● **Work to be completed**
Quote exactly, and only, the lines from the one with "струментов, аккуратная работа с" through the end of the listing.
===============
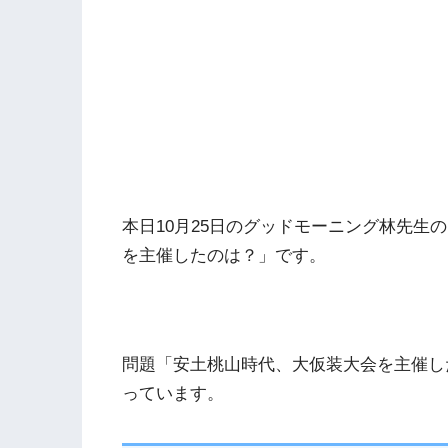
本日10月25日のグッドモーニング林先生
を主催したのは？」です。
問題「安土桃山時代、大仮装大会を主催し
っています。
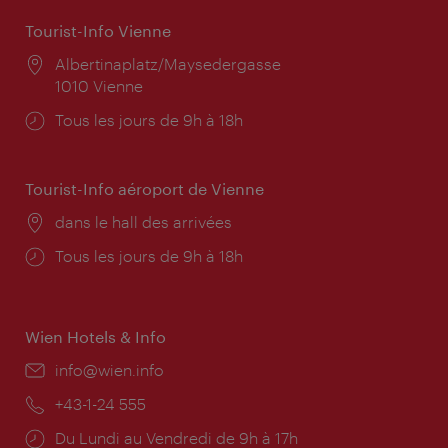
Tourist-Info Vienne
Lieu:
Albertinaplatz/Maysedergasse
1010 Vienne
Horaires
Tous les jours de 9h à 18h
d'ouverture:
Tourist-Info aéroport de Vienne
Lieu:
dans le hall des arrivées
Horaires
Tous les jours de 9h à 18h
d'ouverture:
Wien Hotels & Info
E-
info@wien.info
mail:
Téléphone:
+43-1-24 555
Horaires
Du Lundi au Vendredi de 9h à 17h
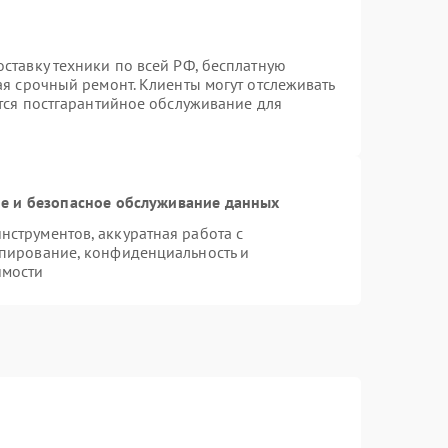
ставку техники по всей РФ, бесплатную
ая срочный ремонт. Клиенты могут отслеживать
ется постгарантийное обслуживание для
 и безопасное обслуживание данных
струментов, аккуратная работа с
пирование, конфиденциальность и
имости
===============
● **Result below**
струментов, аккуратная работа с
пирование, конфиденциальность и
имости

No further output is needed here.